Richard’s Almanac: Writers on writing, past and present

JO ANN KIRKLAND PHOTO Reed Farrel Coleman signed a copy of his book for book lovers at the Mystery Authors Panel on July 6 under the tent at the Shelter Island Library.

Reed Farrel Coleman signed a copy of his book for book lovers at the Mystery Authors Panel on July 6 under the tent at the Shelter Island Library.

On July 6, I attended the Mystery Authors Panel under the tent at the Shelter Island Library. I was reminded of the writers conference I attended at Southampton College in the summer of 1978. Two weeks of authors speaking about their craft.

I remember Budd Schulberg telling us that if there is a novel inside you, you’ll be forced to write it.

James Baldwin talked about how strenuous it was to put together a novel. And how draining and heartwrenching it can be.

Kurt Vonnegut, in his laid-back Hoosier manner, spoke about how personal experiences lead to the creation of a work of art.

Five mystery writers brought much of the same advice to the panel discussion at our library. Though the event was more compressed — two hours instead of two weeks — the messages were essentially the same: Writing takes time, hard work, a thick skin and dedication to reach the ultimate goal of publication.

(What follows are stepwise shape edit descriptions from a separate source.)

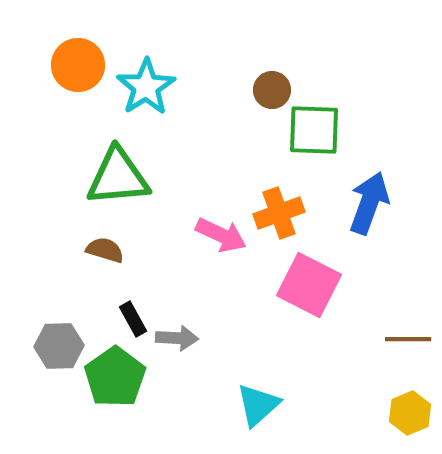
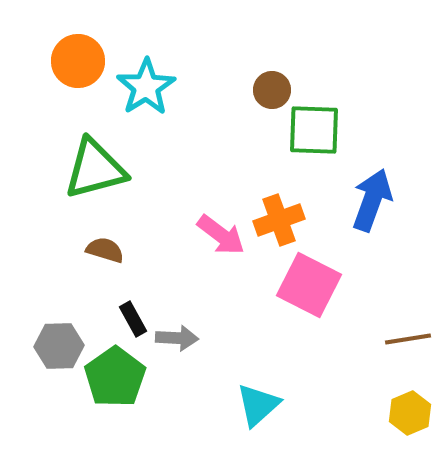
orange circle: moved 4 px up
green triangle: moved 23 px left, 8 px up; rotated 10 degrees counterclockwise
blue arrow: moved 3 px right, 3 px up
orange cross: moved 7 px down
pink arrow: rotated 12 degrees clockwise
brown line: rotated 9 degrees counterclockwise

The emcee for the panel was Jason Starr, author of nine international bestselling crime novels. He also writes graphic novels. “We all approach mystery from different angles,” he said.

Islander Matthew Quinn Martin, a prolific e-book author, offered that “mystery is what the reader does not know and it takes the author’s own experience to make his characters alive.”

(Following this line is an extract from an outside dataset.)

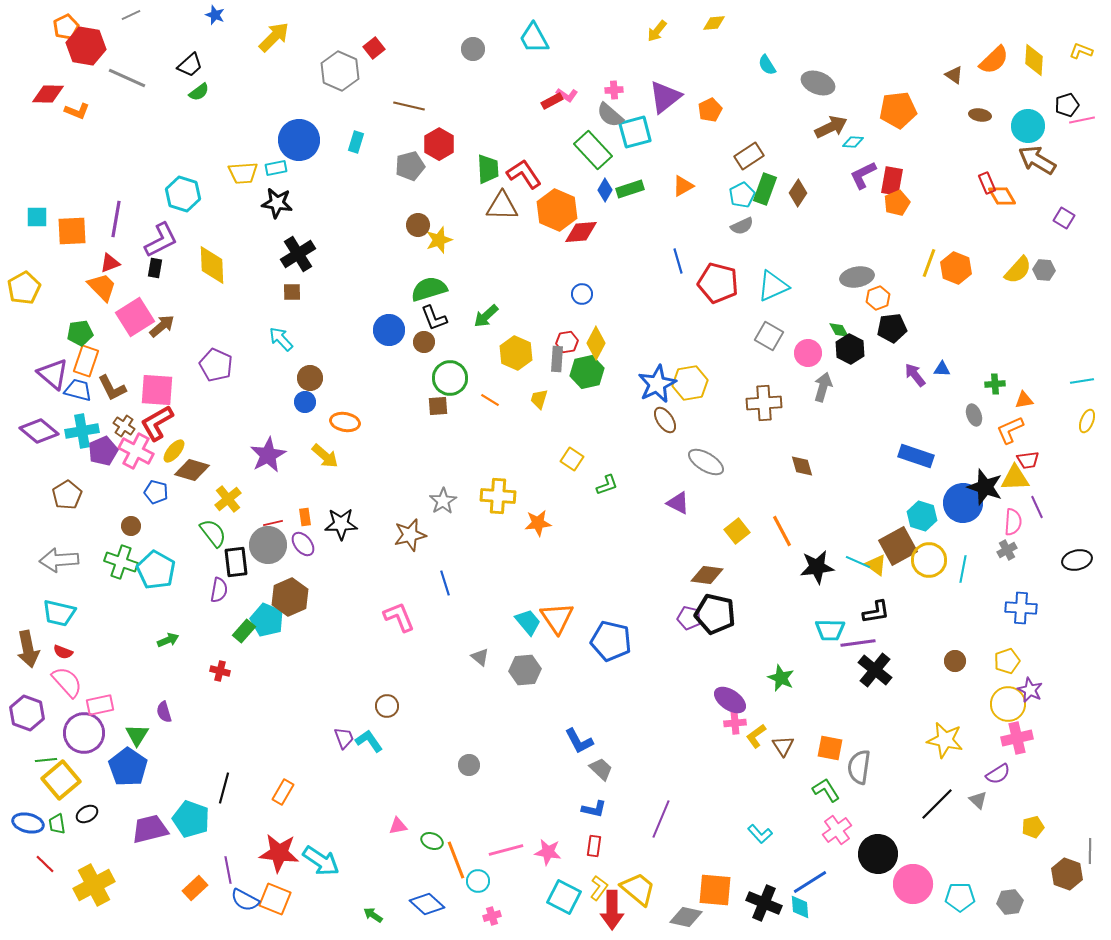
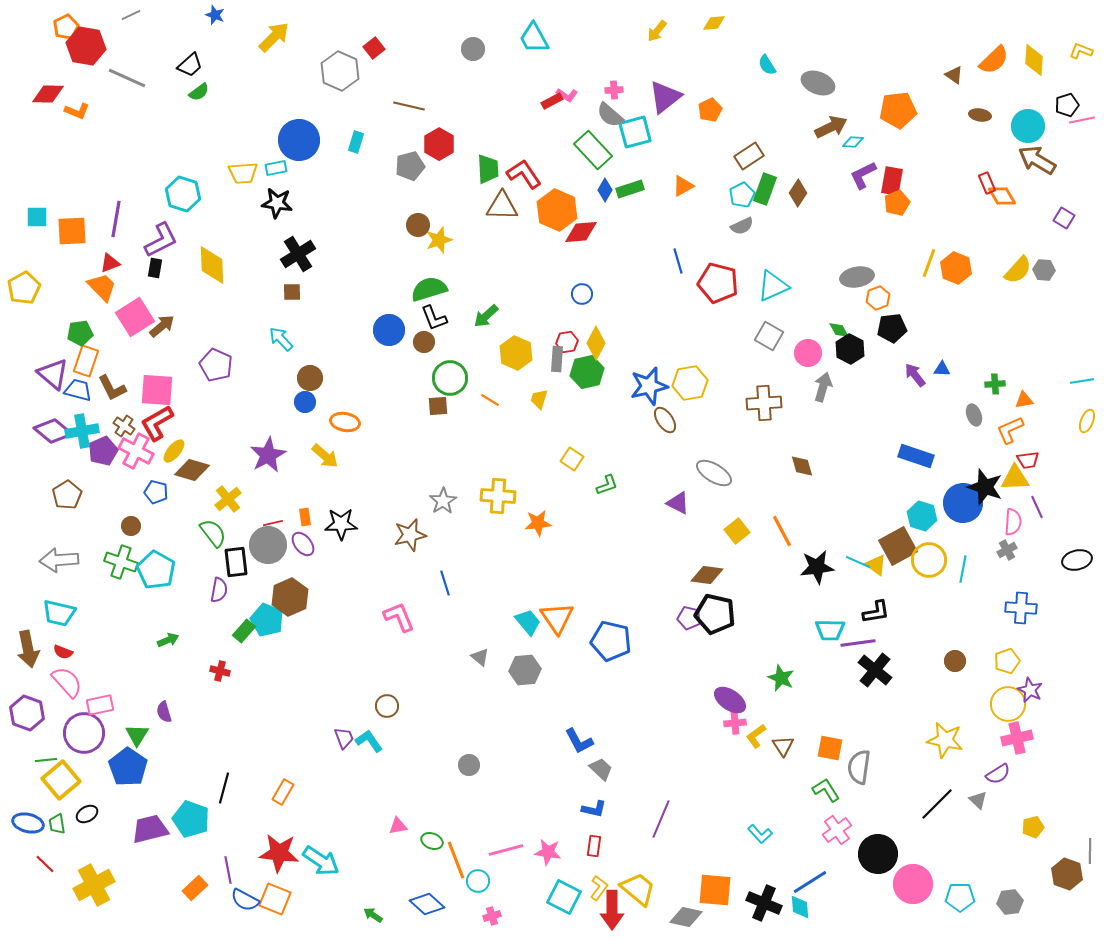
blue star at (657, 384): moved 8 px left, 2 px down; rotated 12 degrees clockwise
purple diamond at (39, 431): moved 14 px right
gray ellipse at (706, 462): moved 8 px right, 11 px down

John Roche, who comes from a career in journalism and now teaches at Marist College, noted that “you may have a character who is a reporter or an amateur PI but the reader does not really care about procedure. It’s like real life. You do everything in balance.” Mr. Roche’s “Bronx Bound” is his debut novel.

Christopher Bollen, an editor-at-large for Interview magazine, has just published his second novel, “Orient.” He said, “Mystery is a great way to tell a story but it is hard to balance the art of the plot.”

They all agreed that getting published is never easy. Sometimes it takes longer to get a work published than to write it.

“Self publishing used to be the kiss of death for an author but now self-published books sell,” Mr. Roche said, adding that “when there are empty shelves at Barnes and Noble, if self-published books are on them, they get noticed.”

When asked about turning novels into movies, Jason Starr said, “There’s no substitute for a novel; nothing like a story that you can melt into.”

Christopher Bollen strongly urged getting an agent as part of the publishing process.

When discussion centered on the fact that some people do not like the classification “mystery,” Mr. Bollen  said that “just because  a work is heavy on plot, does not mean that it cannot be a work of art.”

New York Times bestselling author Reed Farrel Coleman picked up on this as he began his talk describing taking over Robert B. Parker’s Jesse Stone “franchise” as he called it. He listed major works of the literary canon like “Hamlet,” “Moby Dick,” “The Great Gatsby,” “1984” and “Heart of Darkness.”

“Fiction always asks, “Who am I, where do I come from and where am I going?” Mr. Coleman said, adding that he makes the Parker series his own by employing Parker’s camera but using his own tighter lens.“I make Paradise [the town where the series takes place] more alive.”

Thanks to Library Director Terry Lucas for telling me about the Mystery Monday panel of authors when I was at the library that morning. It was a great event.